-- THE TASK --
The answer is the exact run of lines in the listing below from the line containing "Grado Alcohólico" up to and including the line containing "Пена монтажная, огнеупорная", with pictures removed.

----- RECORDS SUPPLIED -----

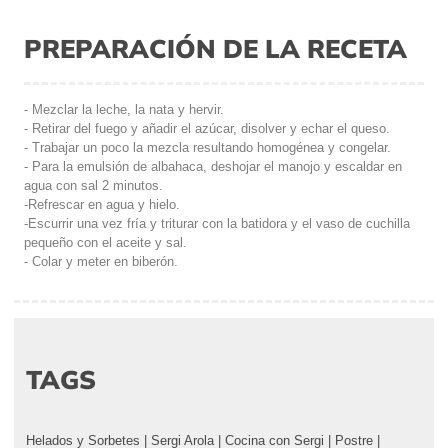
PREPARACIÓN DE LA RECETA
- Mezclar la leche, la nata y hervir.
- Retirar del fuego y añadir el azúcar, disolver y echar el queso.
- Trabajar un poco la mezcla resultando homogénea y congelar.
- Para la emulsión de albahaca, deshojar el manojo y escaldar en
agua con sal 2 minutos.
-Refrescar en agua y hielo.
-Escurrir una vez fría y triturar con la batidora y el vaso de cuchilla
pequeño con el aceite y sal.
- Colar y meter en biberón.
TAGS
Helados y Sorbetes
|
Sergi Arola
|
Cocina con Sergi
|
Postre
|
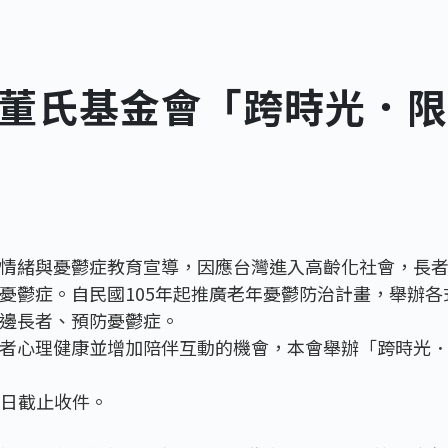
董氏基金會「跨時光．限
情緒與憂鬱症教育宣導，因應台灣進入高齡化社會，長
憂鬱症。自民國105年起推廣老年憂鬱防治計畫，舉辦
邊長者、預防憂鬱症。
者心理健康並增加陪伴互動的機會，本會舉辦「跨時光
6日截止收件。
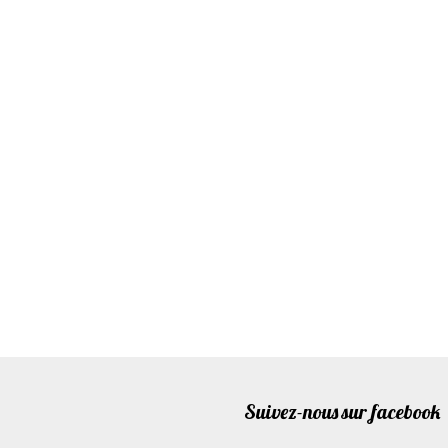
Suivez-nous sur facebook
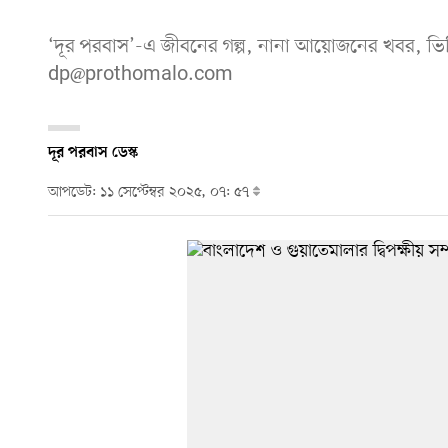
‘দূর পরবাস’-এ জীবনের গল্প, নানা আয়োজনের খবর, ভি
dp@prothomalo.com
দূর পরবাস ডেস্ক
আপডেট: ১১ সেপ্টেম্বর ২০২৫, ০৭: ৫৭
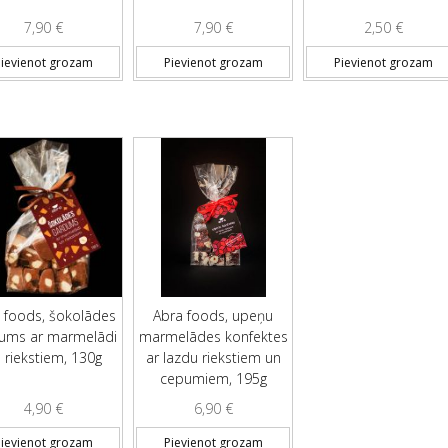
7,90
€
7,90
€
2,50
€
ievienot grozam
Pievienot grozam
Pievienot grozam
 foods, šokolādes
Abra foods, upeņu
ums ar marmelādi
marmelādes konfektes
 riekstiem, 130g
ar lazdu riekstiem un
cepumiem, 195g
4,90
€
6,90
€
ievienot grozam
Pievienot grozam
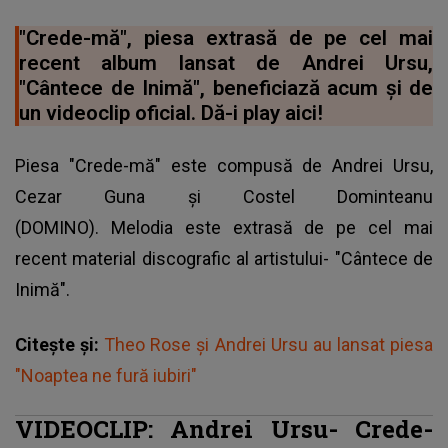
"Crede-mă", piesa extrasă de pe cel mai
recent album lansat de Andrei Ursu,
"Cântece de Inimă", beneficiază acum și de
un videoclip oficial. Dă-i play aici!
Piesa "Crede-mă" este compusă de Andrei Ursu,
Cezar Guna și Costel Dominteanu
(DOMINO). Melodia este extrasă de pe cel mai
recent material discografic al artistului- "Cântece de
Inimă".
Citește și:
Theo Rose și Andrei Ursu au lansat piesa
"Noaptea ne fură iubiri"
VIDEOCLIP: Andrei Ursu- Crede-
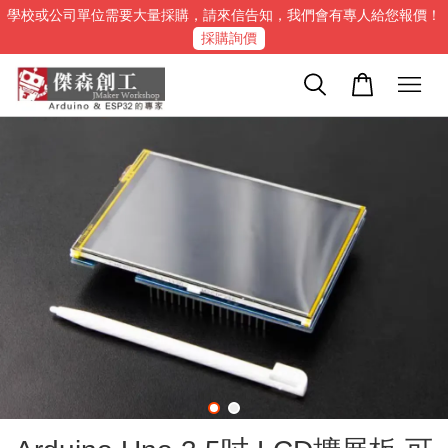
學校或公司單位需要大量採購，請來信告知，我們會有專人給您報價！
採購詢價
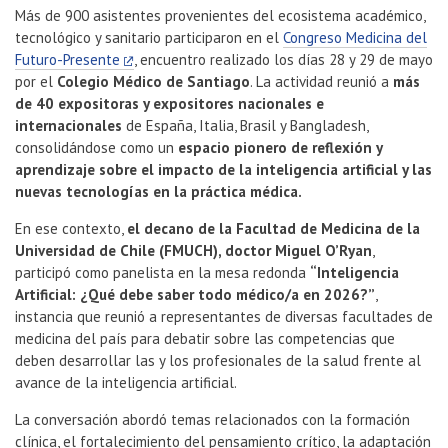
Más de 900 asistentes provenientes del ecosistema académico,
tecnológico y sanitario participaron en el
Congreso Medicina del
Futuro-Presente
, encuentro realizado los días 28 y 29 de mayo
por el
Colegio Médico de Santiago
. La actividad reunió a
más
de 40 expositoras y expositores nacionales e
internacionales
de España, Italia, Brasil y Bangladesh,
consolidándose como un
espacio pionero de reflexión y
aprendizaje sobre el impacto de la inteligencia artificial y las
nuevas tecnologías en la práctica médica.
En ese contexto,
el decano de la Facultad de Medicina de la
Universidad de Chile (FMUCH), doctor Miguel O’Ryan
,
participó como panelista en la mesa redonda
“Inteligencia
Artificial: ¿Qué debe saber todo médico/a en 2026?”
,
instancia que reunió a representantes de diversas facultades de
medicina del país para debatir sobre las competencias que
deben desarrollar las y los profesionales de la salud frente al
avance de la inteligencia artificial.
La conversación abordó temas relacionados con la formación
clínica, el fortalecimiento del pensamiento crítico, la adaptación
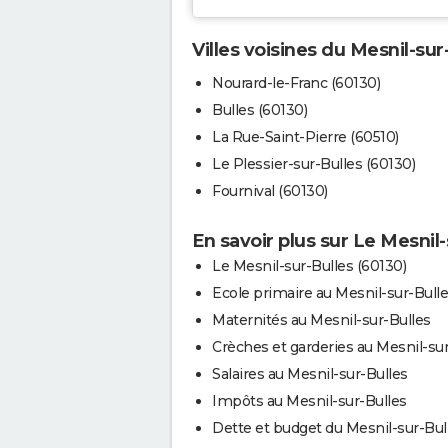
Villes voisines du Mesnil-sur
Nourard-le-Franc (60130)
Bulles (60130)
La Rue-Saint-Pierre (60510)
Le Plessier-sur-Bulles (60130)
Fournival (60130)
En savoir plus sur Le Mesnil-
Le Mesnil-sur-Bulles (60130)
Ecole primaire au Mesnil-sur-Bull
Maternités au Mesnil-sur-Bulles
Crèches et garderies au Mesnil-sur
Salaires au Mesnil-sur-Bulles
Impôts au Mesnil-sur-Bulles
Dette et budget du Mesnil-sur-Bul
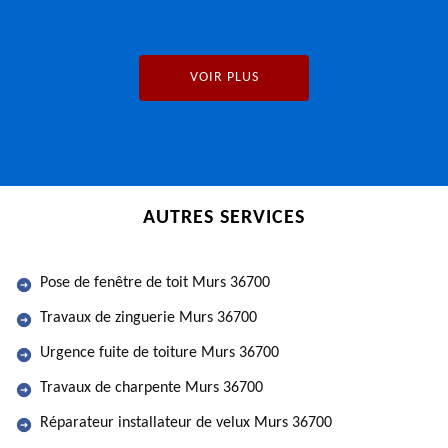
VOIR PLUS
AUTRES SERVICES
Pose de fenêtre de toit Murs 36700
Travaux de zinguerie Murs 36700
Urgence fuite de toiture Murs 36700
Travaux de charpente Murs 36700
Réparateur installateur de velux Murs 36700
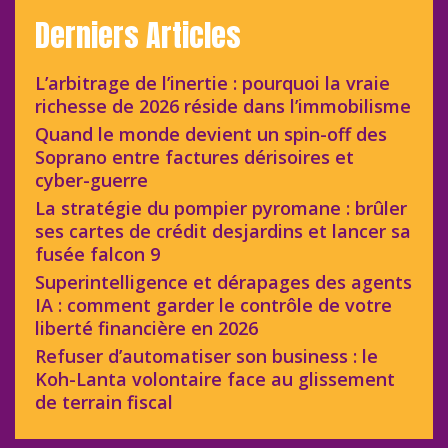
Derniers Articles
L’arbitrage de l’inertie : pourquoi la vraie
richesse de 2026 réside dans l’immobilisme
Quand le monde devient un spin-off des
Soprano entre factures dérisoires et
cyber-guerre
La stratégie du pompier pyromane : brûler
ses cartes de crédit desjardins et lancer sa
fusée falcon 9
Superintelligence et dérapages des agents
IA : comment garder le contrôle de votre
liberté financière en 2026
Refuser d’automatiser son business : le
Koh-Lanta volontaire face au glissement
de terrain fiscal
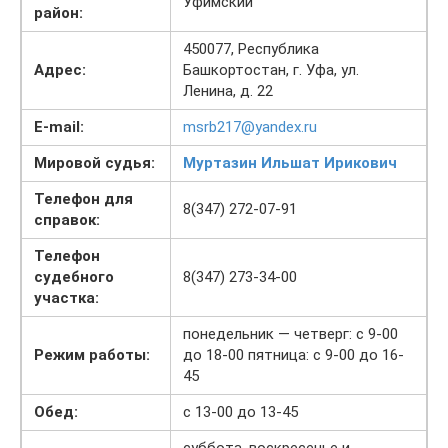
Уфимский
район:
450077, Республика
Адрес:
Башкортостан, г. Уфа, ул.
Ленина, д. 22
E-mail:
msrb217@yandex.ru
Мировой судья:
Муртазин Ильшат Ирикович
Телефон для
8(347) 272-07-91
справок:
Телефон
судебного
8(347) 273-34-00
участка:
понедельник — четверг: с 9-00
Режим работы:
до 18-00 пятница: с 9-00 до 16-
45
Обед:
с 13-00 до 13-45
суббота, воскресенье и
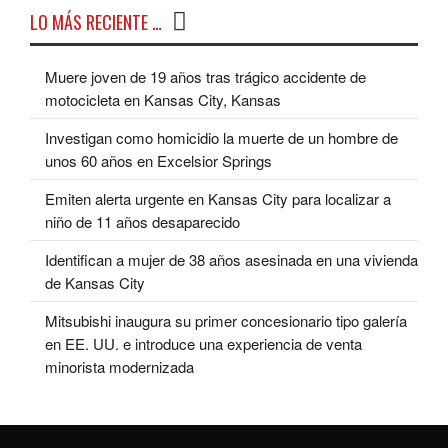
LO MÁS RECIENTE …
Muere joven de 19 años tras trágico accidente de
motocicleta en Kansas City, Kansas
Investigan como homicidio la muerte de un hombre de
unos 60 años en Excelsior Springs
Emiten alerta urgente en Kansas City para localizar a
niño de 11 años desaparecido
Identifican a mujer de 38 años asesinada en una vivienda
de Kansas City
Mitsubishi inaugura su primer concesionario tipo galería
en EE. UU. e introduce una experiencia de venta
minorista modernizada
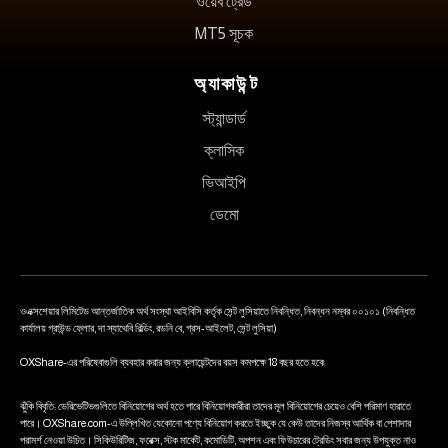
ওয়েব ট্রেড
MT5 সূচক
অ্যাকাউন্ট
স্ট্যান্ডার্ড
ক্লাসিক
ভিআইপি
ডেমো
ওএক্সশেয়ার লিমিটেড আন্তর্জাতিক অর্থ সংস্থা আইবিসি কর্তৃক সেন্ট লুসিয়াতে নিবন্ধিত, নিবন্ধন নম্বর ০০১০১ (নিবন্ধিত
কার্যালয় গ্রাউন্ড ফ্লোর, দা স্যাথেবি বিল্ডিং, রডনি বে, গ্রস-আইলেট, সেন্ট লুসিয়া)
OXShare-এর পরিষেবাগুলি ব্যবহার করার জন্য ক্লায়েন্টদের বয়স কমপক্ষে 18 বছর হতে হবে৷
ঝুঁকি বিবৃতি: ডেরিভেটিভগুলিতে বিনিয়োগের অর্থ হতে পারে বিনিয়োগকারীরা তাদের মূল বিনিয়োগের চেয়েও বেশি পরিমাণ হারাতে
পারে। OXShare.com-এ উল্লিখিত যেকোনো পণ্যে বিনিয়োগ করতে ইচ্ছুক যে কেউ তাদের নিজস্ব আর্থিক বা পেশাদার
পরামর্শ নেওয়া উচিত। সিকিউরিটিজ, ফরেক্স, স্টক মার্কেট, কমোডিটি, অপশন এবং ফিউচারের ট্রেডিং সবার জন্য উপযুক্ত নাও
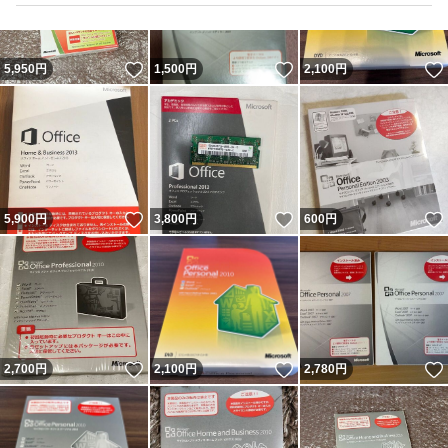
いいね！
いいね！
5,950
円
1,500
円
2,100
円
いいね！
いいね！
5,900
円
3,800
円
600
円
いいね！
いいね！
2,700
円
2,100
円
2,780
円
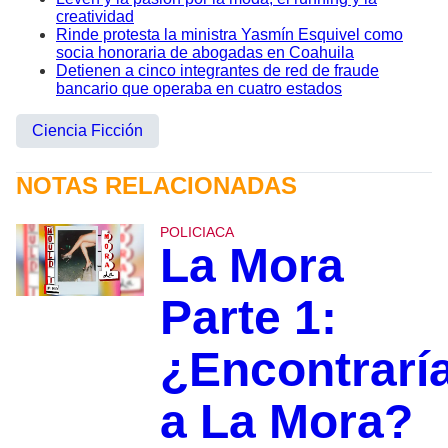
creatividad
Rinde protesta la ministra Yasmín Esquivel como
socia honoraria de abogadas en Coahuila
Detienen a cinco integrantes de red de fraude
bancario que operaba en cuatro estados
Ciencia Ficción
NOTAS RELACIONADAS
POLICIACA
La Mora
Parte 1:
¿Encontrarí
a La Mora?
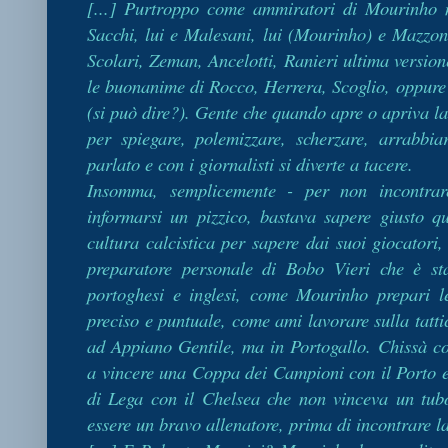
[...] Purtroppo come ammiratori di Mourinho 
Sacchi, lui e Malesani, lui (Mourinho) e Mazzon
Scolari, Zeman, Ancelotti, Ranieri ultima versi
le buonanime di Rocco, Herrera, Scoglio, oppur
(si può dire?). Gente che quando apre o apriva la
per spiegare, polemizzare, scherzare, arrabbia
parlato e con i giornalisti si diverte a tacere.
Insomma, semplicemente - per non incontrar
informarsi un pizzico, bastava sapere giusto q
cultura calcistica per sapere dai suoi giocatori,
preparatore personale di Bobo Vieri che è st
portoghesi e inglesi, come Mourinho prepari l
preciso e puntuale, come ami lavorare sulla tatti
ad Appiano Gentile, ma in Portogallo. Chissà co
a vincere una Coppa dei Campioni con il Porto e
di Lega con il Chelsea che non vinceva un tub
essere un bravo allenatore, prima di incontrare l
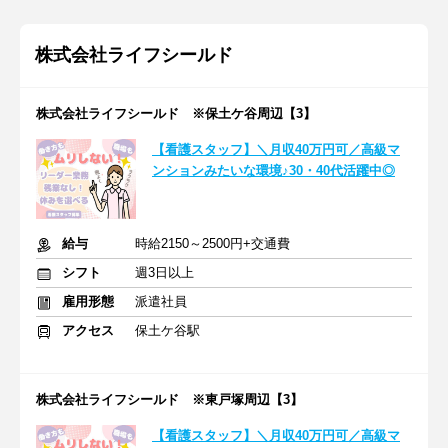
株式会社ライフシールド
株式会社ライフシールド ※保土ケ谷周辺【3】
【看護スタッフ】＼月収40万円可／高級マ
ンションみたいな環境♪30・40代活躍中◎
給与
時給2150～2500円+交通費
シフト
週3日以上
雇用形態
派遣社員
アクセス
保土ケ谷駅
株式会社ライフシールド ※東戸塚周辺【3】
【看護スタッフ】＼月収40万円可／高級マ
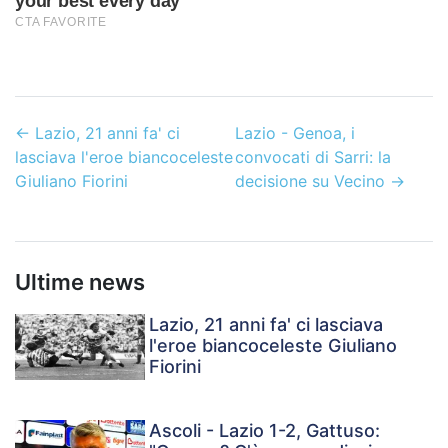
←
Lazio, 21 anni fa' ci
Lazio - Genoa, i
lasciava l'eroe biancoceleste
convocati di Sarri: la
Giuliano Fiorini
decisione su Vecino
→
Ultime news
Lazio, 21 anni fa' ci lasciava
l'eroe biancoceleste Giuliano
Fiorini
Ascoli - Lazio 1-2, Gattuso:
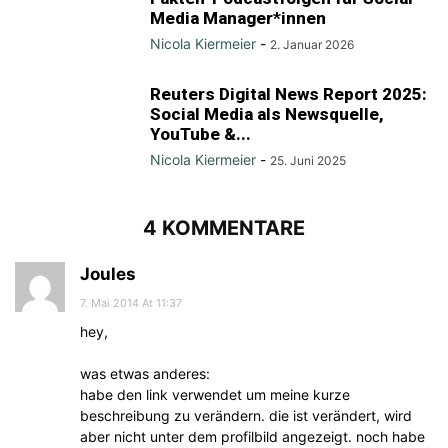
Media Manager*innen
Nicola Kiermeier
-
2. Januar 2026
Reuters Digital News Report 2025:
Social Media als Newsquelle,
YouTube &...
Nicola Kiermeier
-
25. Juni 2025
4 KOMMENTARE
Joules
7. Mai 2014 At 11:37
hey,
was etwas anderes:
habe den link verwendet um meine kurze
beschreibung zu verändern. die ist verändert, wird
aber nicht unter dem profilbild angezeigt. noch habe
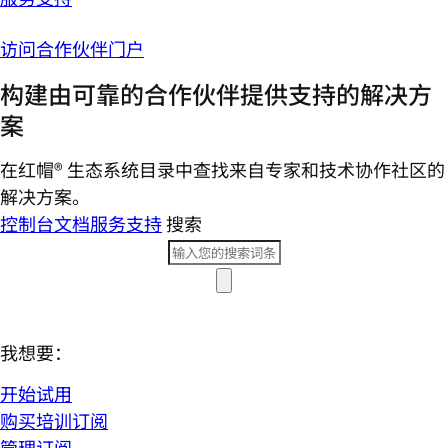
访问合作伙伴门户
构建由可靠的合作伙伴提供支持的解决方
案
在红帽® 生态系统目录中查找来自专家和技术协作社区的
解决方案。
控制台
文档
服务支持
搜索
我想要：
开始试用
购买培训订阅
管理订阅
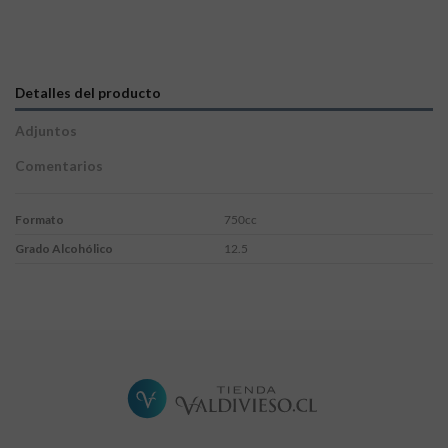
Detalles del producto
Adjuntos
Comentarios
Formato
750cc
Grado Alcohólico
12.5
Limited Cinsault
Sin comentarios
Ficha Tecnica
Descargas (337.85k)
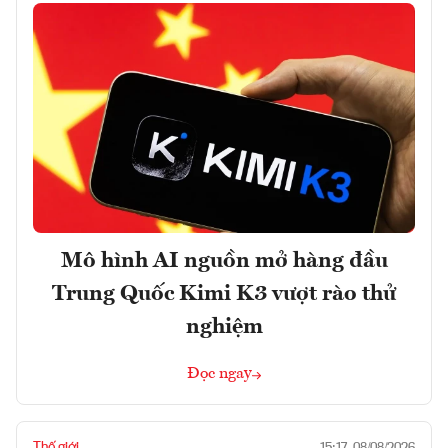
Mô hình AI nguồn mở hàng đầu
Trung Quốc Kimi K3 vượt rào thử
nghiệm
Đọc ngay
Thế giới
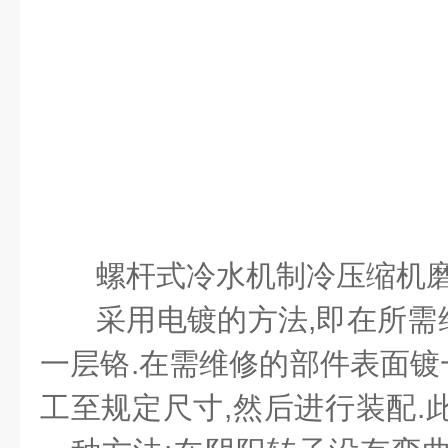
螺杆式冷水机制冷压缩机
采用电镀的方法,即在所需
一层铬.在需维修的部件表面镀一
工至规定尺寸,然后进行装配.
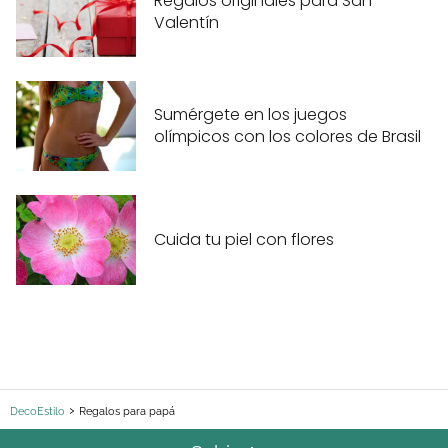
Regalos originales para San
Valentín
Sumérgete en los juegos
olímpicos con los colores de Brasil
Cuida tu piel con flores
DecoEstilo
Regalos para papá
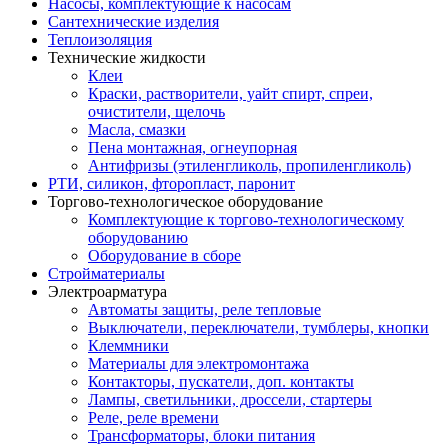
Насосы, комплектующие к насосам
Сантехнические изделия
Теплоизоляция
Технические жидкости
Клеи
Краски, растворители, уайт спирт, спреи,
очистители, щелочь
Масла, смазки
Пена монтажная, огнеупорная
Антифризы (этиленгликоль, пропиленгликоль)
РТИ, силикон, фторопласт, паронит
Торгово-технологическое оборудование
Комплектующие к торгово-технологическому
оборудованию
Оборудование в сборе
Стройматериалы
Электроарматура
Автоматы защиты, реле тепловые
Выключатели, переключатели, тумблеры, кнопки
Клеммники
Материалы для электромонтажа
Контакторы, пускатели, доп. контакты
Лампы, светильники, дроссели, стартеры
Реле, реле времени
Трансформаторы, блоки питания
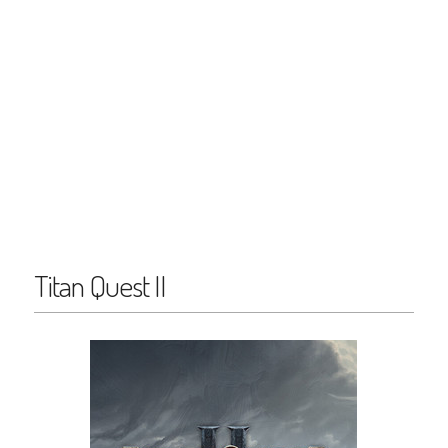
Titan Quest II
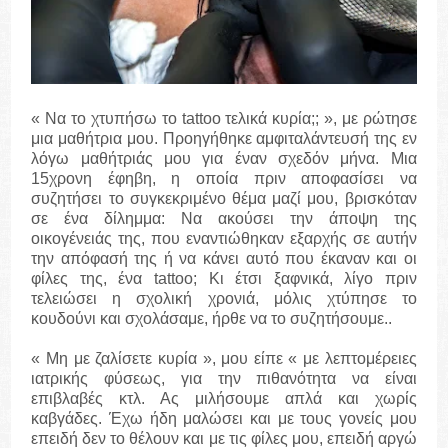
« Να το χτυπήσω το tattoo τελικά κυρία;; », με ρώτησε
μια μαθήτρια μου. Προηγήθηκε αμφιταλάντευσή της εν
λόγω μαθήτριάς μου για έναν σχεδόν μήνα. Μια
15χρονη έφηβη, η οποία πριν αποφασίσει να
συζητήσει το συγκεκριμένο θέμα μαζί μου, βρισκόταν
σε ένα δίλημμα: Να ακούσει την άποψη της
οικογένειάς της, που εναντιώθηκαν εξαρχής σε αυτήν
την απόφασή της ή να κάνει αυτό που έκαναν και οι
φίλες της, ένα tattoo; Κι έτσι ξαφνικά, λίγο πριν
τελειώσει η σχολική χρονιά, μόλις χτύπησε το
κουδούνι και σχολάσαμε, ήρθε να το συζητήσουμε..
« Μη με ζαλίσετε κυρία », μου είπε « με λεπτομέρειες
ιατρικής φύσεως, για την πιθανότητα να είναι
επιβλαβές κτλ. Ας μιλήσουμε απλά και χωρίς
καβγάδες. Έχω ήδη μαλώσει και με τους γονείς μου
επειδή δεν το θέλουν και με τις φίλες μου, επειδή αργώ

-----

-- TASK OUTPUT --
Grado Alcohólico
12.5
Limited Cinsault
Sin comentarios
Ficha Tecnica
Descargas (337.85k)
Mô hình AI nguồn mở hàng đầu
Trung Quốc Kimi K3 vượt rào thử
nghiệm
Đọc ngay
Thế giới
螺杆式冷水机制冷压缩机
采用电镀的方法,即在所需
一层铬.在需维修的部件表面镀一
工至规定尺寸,然后进行装配.
Regalos originales para San
Valentín
Sumérgete en los juegos
olímpicos con los colores de Brasil
Cuida tu piel con flores
DecoEstilo
Regalos para papá
Насосы, комплектующие к насосам
Сантехнические изделия
Теплоизоляция
Технические жидкости
Клеи
Краски, растворители, уайт спирт, спреи,
очистители, щелочь
Масла, смазки
Пена монтажная, огнеупорная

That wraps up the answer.